L’Ordegno a caccia di record sulle acque del Weissensee

TRIESTE. Nuova avventura, nuovo assalto a uno degli estemporanei record da parte dell'Ordegno, il capostipite dei “mezzi a propulsione umana”. Questa volta la rotta porta a un lago austriaco, il 26 e...

TRIESTE. Nuova avventura, nuovo assalto a uno degli estemporanei record da parte dell'Ordegno, il capostipite dei “mezzi a propulsione umana”. Questa volta la rotta porta a un lago austriaco, il 26 e 27 aprile, il Weissensee, in Carinzia, dove gli operatori si prodigano a trasmettere il “turismo dolce”, una filosofia che parla di relax e agio con la natura.

Niente di tutto questo per l'equipaggio giuliano, reclutato per l'occasione sulle 42 unità e chiamato a percorrere “la maggior distanza mai coperta da una imbarcazione a pedali nell'arco di 24 ore”. Per dirla in breve, dovranno pedalare un giorno intero, alternando alla guida 14 pattuglie di 3 atleti.

Perché farlo? Non lo sanno bene nemmeno loro ma pare sia l'ennesimo stimolo che alberga all'interno di uno dei gruppi sportivi più coesi della provincia e dintorni, deciso ancora a lasciare il segno da Guinness nell'albo della IHPVA, la sigla europea che assembla, coordina e ufficializza i progetti “alternativi” che vedono l'uomo a contatto con aria, mare e terra. Sembra esista anche un sottomarino a pedali, impegnato anch’esso, da qualche parte del mondo, a cercare di stupire facendo soprattutto divertire tutto il suo staff.

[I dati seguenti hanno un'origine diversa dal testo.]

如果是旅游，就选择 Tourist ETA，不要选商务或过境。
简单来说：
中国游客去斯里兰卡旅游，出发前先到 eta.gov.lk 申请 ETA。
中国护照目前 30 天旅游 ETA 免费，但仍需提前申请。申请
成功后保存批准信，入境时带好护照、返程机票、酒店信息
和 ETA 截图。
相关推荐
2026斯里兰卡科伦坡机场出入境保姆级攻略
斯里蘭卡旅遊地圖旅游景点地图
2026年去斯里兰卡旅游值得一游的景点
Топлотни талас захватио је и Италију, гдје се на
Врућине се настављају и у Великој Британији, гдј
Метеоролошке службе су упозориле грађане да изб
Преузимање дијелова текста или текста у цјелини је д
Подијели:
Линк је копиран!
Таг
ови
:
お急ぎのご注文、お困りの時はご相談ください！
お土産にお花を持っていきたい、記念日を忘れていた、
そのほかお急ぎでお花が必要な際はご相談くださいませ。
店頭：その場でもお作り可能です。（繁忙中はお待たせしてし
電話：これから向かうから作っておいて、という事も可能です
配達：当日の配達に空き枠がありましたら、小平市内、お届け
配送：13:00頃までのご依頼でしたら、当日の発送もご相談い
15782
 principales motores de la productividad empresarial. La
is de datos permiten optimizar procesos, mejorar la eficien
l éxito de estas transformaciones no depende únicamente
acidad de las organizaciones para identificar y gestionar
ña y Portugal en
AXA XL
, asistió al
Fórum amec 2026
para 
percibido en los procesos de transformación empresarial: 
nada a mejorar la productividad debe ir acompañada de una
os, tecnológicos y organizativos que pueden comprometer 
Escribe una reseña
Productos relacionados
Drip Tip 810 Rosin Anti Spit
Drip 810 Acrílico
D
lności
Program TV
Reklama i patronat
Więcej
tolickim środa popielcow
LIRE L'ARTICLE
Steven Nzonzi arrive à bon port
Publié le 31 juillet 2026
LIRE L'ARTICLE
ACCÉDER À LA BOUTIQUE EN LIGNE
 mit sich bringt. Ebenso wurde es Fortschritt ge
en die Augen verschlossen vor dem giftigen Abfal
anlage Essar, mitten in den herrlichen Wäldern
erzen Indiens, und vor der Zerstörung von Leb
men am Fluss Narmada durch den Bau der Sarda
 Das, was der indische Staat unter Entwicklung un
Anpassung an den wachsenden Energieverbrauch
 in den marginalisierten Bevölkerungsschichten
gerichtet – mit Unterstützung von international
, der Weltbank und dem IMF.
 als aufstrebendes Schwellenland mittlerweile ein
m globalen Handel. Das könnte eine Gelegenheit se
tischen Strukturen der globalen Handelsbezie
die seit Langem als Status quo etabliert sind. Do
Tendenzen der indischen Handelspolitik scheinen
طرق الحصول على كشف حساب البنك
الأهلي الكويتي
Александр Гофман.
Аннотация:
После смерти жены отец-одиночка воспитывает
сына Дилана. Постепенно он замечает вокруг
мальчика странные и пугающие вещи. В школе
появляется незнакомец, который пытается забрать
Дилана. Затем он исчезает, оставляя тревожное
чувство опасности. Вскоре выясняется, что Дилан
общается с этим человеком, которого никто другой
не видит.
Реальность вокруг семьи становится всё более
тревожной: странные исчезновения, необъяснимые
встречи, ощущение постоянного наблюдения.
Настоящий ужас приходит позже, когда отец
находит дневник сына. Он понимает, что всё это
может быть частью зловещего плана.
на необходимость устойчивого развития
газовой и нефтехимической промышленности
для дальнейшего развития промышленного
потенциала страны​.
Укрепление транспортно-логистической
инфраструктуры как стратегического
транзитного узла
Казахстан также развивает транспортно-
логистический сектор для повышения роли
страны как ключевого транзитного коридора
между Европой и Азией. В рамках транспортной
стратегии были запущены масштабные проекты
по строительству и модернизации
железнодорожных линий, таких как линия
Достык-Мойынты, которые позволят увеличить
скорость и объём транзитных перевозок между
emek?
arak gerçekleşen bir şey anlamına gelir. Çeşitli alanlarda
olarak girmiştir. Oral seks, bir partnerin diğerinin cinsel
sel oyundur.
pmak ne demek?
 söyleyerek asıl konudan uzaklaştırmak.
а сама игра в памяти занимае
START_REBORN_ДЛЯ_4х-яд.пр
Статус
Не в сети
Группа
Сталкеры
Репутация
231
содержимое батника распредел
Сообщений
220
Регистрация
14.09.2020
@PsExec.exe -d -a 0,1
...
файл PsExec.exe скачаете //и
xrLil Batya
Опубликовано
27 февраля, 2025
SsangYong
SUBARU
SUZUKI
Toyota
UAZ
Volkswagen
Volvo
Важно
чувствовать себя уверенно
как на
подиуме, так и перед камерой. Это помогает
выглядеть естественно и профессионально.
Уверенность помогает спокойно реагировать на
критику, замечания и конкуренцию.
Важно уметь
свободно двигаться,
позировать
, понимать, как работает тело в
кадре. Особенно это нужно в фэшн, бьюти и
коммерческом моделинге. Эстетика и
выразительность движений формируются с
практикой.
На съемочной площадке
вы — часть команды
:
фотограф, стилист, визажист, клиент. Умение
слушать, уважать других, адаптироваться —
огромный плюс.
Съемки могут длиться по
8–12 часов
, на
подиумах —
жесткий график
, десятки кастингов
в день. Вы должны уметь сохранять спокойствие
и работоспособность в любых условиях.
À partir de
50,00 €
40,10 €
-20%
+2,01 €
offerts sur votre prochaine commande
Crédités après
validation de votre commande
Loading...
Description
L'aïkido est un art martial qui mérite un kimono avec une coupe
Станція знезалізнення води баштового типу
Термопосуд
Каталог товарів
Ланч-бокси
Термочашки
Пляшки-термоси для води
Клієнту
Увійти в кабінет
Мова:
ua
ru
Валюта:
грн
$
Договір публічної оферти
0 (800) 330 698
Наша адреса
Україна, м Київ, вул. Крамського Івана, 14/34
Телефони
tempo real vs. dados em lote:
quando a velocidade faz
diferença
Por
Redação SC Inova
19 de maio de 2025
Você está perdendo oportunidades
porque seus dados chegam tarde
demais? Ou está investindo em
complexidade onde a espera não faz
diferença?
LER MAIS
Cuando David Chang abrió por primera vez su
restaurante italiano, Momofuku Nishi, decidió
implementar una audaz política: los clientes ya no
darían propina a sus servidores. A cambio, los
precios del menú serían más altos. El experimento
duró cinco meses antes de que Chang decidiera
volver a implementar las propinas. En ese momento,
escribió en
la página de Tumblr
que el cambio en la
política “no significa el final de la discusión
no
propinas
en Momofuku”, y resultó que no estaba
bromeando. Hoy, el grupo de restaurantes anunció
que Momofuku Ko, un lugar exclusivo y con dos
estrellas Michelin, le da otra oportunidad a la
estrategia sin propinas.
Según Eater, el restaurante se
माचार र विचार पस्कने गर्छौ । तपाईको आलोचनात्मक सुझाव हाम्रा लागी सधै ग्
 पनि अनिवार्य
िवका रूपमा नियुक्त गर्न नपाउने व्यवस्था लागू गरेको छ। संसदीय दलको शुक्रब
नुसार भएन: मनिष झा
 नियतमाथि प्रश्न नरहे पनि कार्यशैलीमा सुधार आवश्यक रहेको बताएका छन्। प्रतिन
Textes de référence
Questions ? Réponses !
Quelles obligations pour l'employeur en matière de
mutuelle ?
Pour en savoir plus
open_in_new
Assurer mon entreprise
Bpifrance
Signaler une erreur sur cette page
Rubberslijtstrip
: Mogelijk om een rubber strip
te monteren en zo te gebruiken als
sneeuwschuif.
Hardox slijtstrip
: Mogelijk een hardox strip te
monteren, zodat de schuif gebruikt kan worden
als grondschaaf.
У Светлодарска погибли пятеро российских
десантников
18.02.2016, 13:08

A proposito di staff. L'Ordegno non ama le mezze misure e approda in Austria con una spedizione di circa una ottantina di persone tra atleti, tecnici, amici, fidanzate e turisti per caso: «Sarà una gran prova anche sotto il profilo logistico – sottolinea Stefano Venier, anima storica dell'Ordegno –: ci siamo organizzati credo bene e le giornate saranno piene sotto ogni punto di vista, dal momento che il tentativo di record sarà seguito anche da ricercatori della Università di Verona, della facoltà di Scienze Motorie, per verificare delle stime metaboliche legate allo sviluppo della potenza a pedali sull'acqua».

La scienza strizza l'occhio all'Ordegno dunque, un legame del resto in atto da tempo, sin dall'epoca pionieristica del mezzo a pedali concepito all'interno di un cenacolo di ingegneri navali triestini. Nella task force diretta in Carinzia figurano anche sei “quote rosa”: Flavia Devetta, Chiara Bosco, Jessica Merlach, Chiara De Cristini, Monica Bernardi e Anna Adam. Molte di loro provengono dal mondo della mountain bike. Volevano anche questo tipo di bicicletta e ora pedaleranno per un giorno intero. Possibilmente a tempo da record.(f.c.)